Back in 2019, I spoke to representatives at Yieldstreet at the LendIt conference in San Francisco to learn more about their platform. Ah, I miss those in-person conferences. What intrigued me about Yieldstreet was their investment offerings in legal, art, marine, and supply chain finance, which I knew very little about.
Two years later, I’m pleased to highlight an overview of Yieldstreet’s platform and investment philosophy. It’s been great to see them grow since we first spoke. They just announced they raised $100 million in a Series C offering.
Further, with stock valuations near record-highs, I’ve been de-risking and looking for alternative investments with my proceeds.
Yieldstreet is a leading alternative investing platform for non-accredited and accredited investors alike. Founded in 2015, Yieldstreet offers alternative investments for retail investors across legal, real estate, art, marine, and supply chain finance asset classes, along with short-term notes and registered fund products.
Yieldstreet members have invested over $1.5B across 230+ investment offerings, with over $855M (incl. $100M+ in interest) returned to date. Yieldstreet’s mostly debt-focused investments are typically backed by assets, such as real estate properties and portfolios of fine art pieces, which help protect principal in the event a borrower misses a required payment.
Yieldstreet aims to find investment opportunities that may offer a balance between yields that may be above traditional Treasury yields and volatility that may be lower than that of equity markets. Single offerings are aimed at generating annualized target returns between 7-15%, while Short-Term Notes target yields of 3-4%, typically with a 3-6 month term.
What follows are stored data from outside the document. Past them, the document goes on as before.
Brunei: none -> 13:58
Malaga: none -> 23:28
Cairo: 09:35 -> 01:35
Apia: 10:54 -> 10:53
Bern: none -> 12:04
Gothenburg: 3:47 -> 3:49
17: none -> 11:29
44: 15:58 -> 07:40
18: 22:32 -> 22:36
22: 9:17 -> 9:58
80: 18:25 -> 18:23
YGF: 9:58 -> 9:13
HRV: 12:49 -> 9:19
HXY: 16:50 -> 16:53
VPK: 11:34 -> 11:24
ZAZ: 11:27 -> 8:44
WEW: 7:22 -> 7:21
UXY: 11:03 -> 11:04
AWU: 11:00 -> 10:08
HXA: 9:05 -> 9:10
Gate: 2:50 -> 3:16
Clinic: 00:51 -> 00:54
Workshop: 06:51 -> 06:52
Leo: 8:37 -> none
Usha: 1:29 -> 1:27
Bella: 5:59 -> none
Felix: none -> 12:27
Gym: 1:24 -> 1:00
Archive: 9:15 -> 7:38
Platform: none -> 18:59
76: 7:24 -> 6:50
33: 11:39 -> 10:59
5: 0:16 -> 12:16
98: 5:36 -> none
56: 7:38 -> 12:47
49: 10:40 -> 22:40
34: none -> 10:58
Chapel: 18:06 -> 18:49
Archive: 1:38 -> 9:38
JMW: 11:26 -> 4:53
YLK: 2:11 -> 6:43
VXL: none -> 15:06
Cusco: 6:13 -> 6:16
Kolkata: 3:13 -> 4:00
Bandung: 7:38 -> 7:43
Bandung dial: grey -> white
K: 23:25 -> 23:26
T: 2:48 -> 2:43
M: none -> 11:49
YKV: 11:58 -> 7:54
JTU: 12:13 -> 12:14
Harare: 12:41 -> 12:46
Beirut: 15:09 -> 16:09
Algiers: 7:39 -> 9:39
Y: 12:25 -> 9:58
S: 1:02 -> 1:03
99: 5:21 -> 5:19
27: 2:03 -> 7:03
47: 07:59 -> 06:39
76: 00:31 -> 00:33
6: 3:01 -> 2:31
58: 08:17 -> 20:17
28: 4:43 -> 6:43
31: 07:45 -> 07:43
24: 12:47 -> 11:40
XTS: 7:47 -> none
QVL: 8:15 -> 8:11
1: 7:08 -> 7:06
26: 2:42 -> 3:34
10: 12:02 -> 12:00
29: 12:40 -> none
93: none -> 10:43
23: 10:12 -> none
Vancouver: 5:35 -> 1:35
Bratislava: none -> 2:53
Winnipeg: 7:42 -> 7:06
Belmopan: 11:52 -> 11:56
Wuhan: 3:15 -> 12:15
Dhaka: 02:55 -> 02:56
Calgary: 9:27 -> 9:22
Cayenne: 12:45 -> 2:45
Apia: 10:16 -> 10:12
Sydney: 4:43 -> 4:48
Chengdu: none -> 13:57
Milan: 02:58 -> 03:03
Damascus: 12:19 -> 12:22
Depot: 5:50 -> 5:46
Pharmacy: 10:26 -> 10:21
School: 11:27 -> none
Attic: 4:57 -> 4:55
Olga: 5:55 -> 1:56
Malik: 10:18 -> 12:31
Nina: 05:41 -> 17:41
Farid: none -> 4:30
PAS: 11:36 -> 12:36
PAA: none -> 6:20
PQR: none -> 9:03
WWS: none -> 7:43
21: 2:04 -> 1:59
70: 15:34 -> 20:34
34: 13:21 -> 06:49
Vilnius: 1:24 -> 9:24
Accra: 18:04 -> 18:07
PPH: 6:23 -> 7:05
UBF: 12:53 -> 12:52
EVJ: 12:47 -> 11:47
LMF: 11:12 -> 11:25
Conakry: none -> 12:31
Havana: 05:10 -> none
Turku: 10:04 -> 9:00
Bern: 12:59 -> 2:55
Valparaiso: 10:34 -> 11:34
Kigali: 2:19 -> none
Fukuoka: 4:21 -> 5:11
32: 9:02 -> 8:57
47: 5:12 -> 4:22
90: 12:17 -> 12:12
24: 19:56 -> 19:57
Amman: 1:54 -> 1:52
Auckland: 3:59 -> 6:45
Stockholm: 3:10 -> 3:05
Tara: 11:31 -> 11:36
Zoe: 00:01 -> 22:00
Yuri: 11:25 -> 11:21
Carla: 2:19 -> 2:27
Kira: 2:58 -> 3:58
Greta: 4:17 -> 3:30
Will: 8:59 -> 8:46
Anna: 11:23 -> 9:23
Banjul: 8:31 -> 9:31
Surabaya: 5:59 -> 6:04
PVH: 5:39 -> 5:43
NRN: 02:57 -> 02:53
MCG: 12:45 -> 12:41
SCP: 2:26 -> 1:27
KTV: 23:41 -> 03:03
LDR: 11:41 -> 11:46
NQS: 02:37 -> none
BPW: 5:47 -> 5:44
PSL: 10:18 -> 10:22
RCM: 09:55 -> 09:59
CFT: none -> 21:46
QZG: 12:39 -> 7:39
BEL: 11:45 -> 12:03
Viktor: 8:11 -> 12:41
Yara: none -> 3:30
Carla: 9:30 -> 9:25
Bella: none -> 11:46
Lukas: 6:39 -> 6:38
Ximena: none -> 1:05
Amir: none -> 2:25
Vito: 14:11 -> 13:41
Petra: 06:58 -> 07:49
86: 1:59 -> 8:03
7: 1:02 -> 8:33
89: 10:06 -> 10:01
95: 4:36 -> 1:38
For those looking to learn more about diversifying into alternative investments to earn passive income streams, and to take part in investment opportunities typically only available to institutions and the wealthiest of investors, here’s an interview with Milind Mehere, Founder and CEO of Yieldstreet.
An Interview with Milind Mehere, Founder and CEO
What is Yieldstreet’s value proposition? What are the big ideas behind your platform?
Yieldstreet is taking alternative investment mainstream. We believe that access to and distribution of alternative investments are fundamentally broken. At Yieldstreet, we want to enable millions of people to generate income and put them on a path toward financial independence.
In the current environment, retail investors are stuck between getting historically low yields in savings accounts and bonds, or trying their luck in a stock market that is vulnerable to precipitous volatility. This leaves Americans with over $11 trillion in cash sitting in people’s checking and savings accounts today, earning a near-zero percent interest rate.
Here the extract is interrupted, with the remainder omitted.